Fin qui la teoria, dato che nella pratica sono poche le comunità energetiche operative, meno di 40. Il Veneto è in testa nella classifica regionale con otto strutture attive, una in più del Piemonte e due rispetto alla Lombardia, con il Trentino Alto-Adige a quota cinque progetti, mentre Friuli Venezia-Giulia, l’Emilia Romagna e Abruzzo ne contano due a testa. In tutti i casi, le strutture funzionanti sono di tipo fotovoltaico, con una potenza compresa tra i 15 e i 20 kw. Intanto ce ne sono almeno altre 60 circa che attendono da tempo l’allacciamento alla rete energetica nazionale.

L’Italia ha adottato da subito la direttiva comunitaria in materia, ma lo ha fatto fissando grossi limiti di potenza degli impianti e di distanza fisica tra i membri.
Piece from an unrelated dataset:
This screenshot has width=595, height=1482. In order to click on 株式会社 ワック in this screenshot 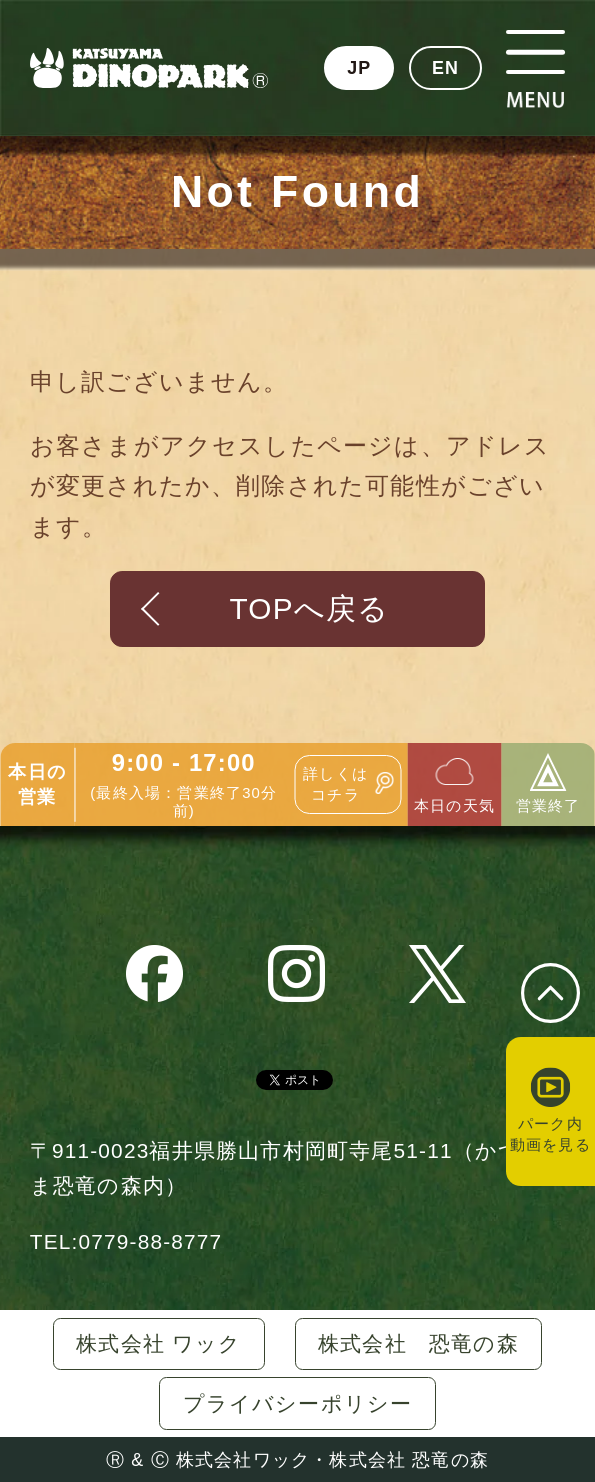, I will do `click(158, 1343)`.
Rigidità che – sulla carta – sono state superate con un decreto legislativo di fine 2021, che tuttavia attende ancora i decreti attuativi per trasformarsi in opportunità per le famiglie.

Attualmente la potenza complessiva non deve superare 1 Mw (in precedenza era di 200 Kw) e l’impianto deve essere connesso alla rete elettrica attraverso la stessa cabina primaria (corrispondente territorialmente a circa tre o quattro comuni oppure due o tre quartieri di una grande città) sulla quale insistono anche tutti gli iscritti alla comunità energetica.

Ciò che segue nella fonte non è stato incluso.